Brasil - Apesar de figurar entre as maiores economias do planeta, o Brasil continua ocupando uma posição desconfortável no ranking global da desigualdade. Essa realidade é evidenciada pelo World Inequality Report 2026, estudo internacional que analisa a distribuição de renda e riqueza em dezenas de países.
O relatório indica que a desigualdade brasileira não apenas permanece elevada, como apresentou leve aumento na última década, reforçando um padrão estrutural que atravessa diferentes governos e modelos econômicos.

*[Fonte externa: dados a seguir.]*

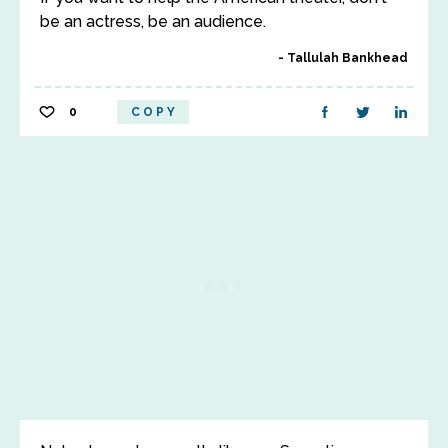
be an actress, be an audience.
Tallulah Bankhead
0
COPY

CONCENTRAÇÃO EXTRÊMA DE RENDA
Os dados revelam que os 10% mais ricos concentram cerca de 59% de toda a renda nacional, enquanto os 50% mais pobres ficam com apenas 9,3%. Na prática, metade da população brasileira divide uma parcela da renda significativamente menor do que aquela apropriada por uma pequena elite econômica.

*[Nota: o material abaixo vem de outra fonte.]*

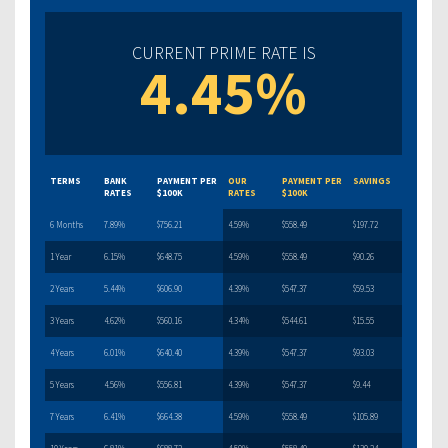
CURRENT PRIME RATE IS
4.45%
TERMS
BANK
PAYMENT PER
OUR
PAYMENT PER
SAVINGS
RATES
$100K
RATES
$100K
6 Months
7.89%
$756.21
4.59%
$558.49
$197.72
1 Year
6.15%
$648.75
4.59%
$558.49
$90.26
2 Years
5.44%
$606.90
4.39%
$547.37
$59.53
3 Years
4.62%
$560.16
4.34%
$544.61
$15.55
4 Years
6.01%
$640.40
4.39%
$547.37
$93.03
5 Years
4.56%
$556.81
4.39%
$547.37
$9.44
7 Years
6.41%
$664.38
4.59%
$558.49
$105.89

DISTRIBUIÇÃO DE RENDA ANUAL (em € PPP)
- População total: média de € 12.542
- 50% mais pobres: cerca de € 1.167 por ano
- 10% mais ricos: média de € 74.143
- 1% mais rico: acima de € 332 mil anuais
DESIGUALDADE DE RIQUEZA AINDA MAIS SEVERA
Se a concentração de renda já é elevada, a concentração de riqueza é ainda mais extrema:
- 10% mais ricos: detêm 70% de todo o patrimônio
- 50% mais pobres: apenas 2,4% da riqueza nacional
- 1% mais rico: controla sozinho 37% da riqueza total
PROGRAMAS SOCIAIS: LIMITES E POTENCIAL
Os programas sociais associados aos governos de Lula, como o Bolsa Família, têm efeito comprovado na redução da pobreza extrema e da fome, mas não alteram a estrutura desigual:
EFEITOS POSITIVOS
- Elevação da renda dos mais pobres
- Redução da insegurança alimentar
- Melhora em saúde e escolarização
LIMITAÇÕES
- Não alteram estrutura tributária
- Não taxam grandes patrimônios
- Não redistribuem poder econômico
O QUE PODERIA REVERTER A DESIGUALDADE
A reversão estrutural exigiria medidas que raramente avançam no debate político:
- Reforma tributária progressiva
- Taxação de grandes fortunas e heranças
- Investimento em educação de qualidade
- Política industrial para empregos qualificados
- Enfrentamento da concentração patrimonial
A desigualdade no Brasil segue entre as maiores do mundo
Programas sociais não resolvem a desigualdade estrutural, mas evitam a miséria e o colapso social. Sem reformas profundas, tornam-se políticas de contenção que não ameaçam a elite econômica. Em resumo, funcionam como amortecedor social em um sistema que continua concentrando renda e riqueza no topo.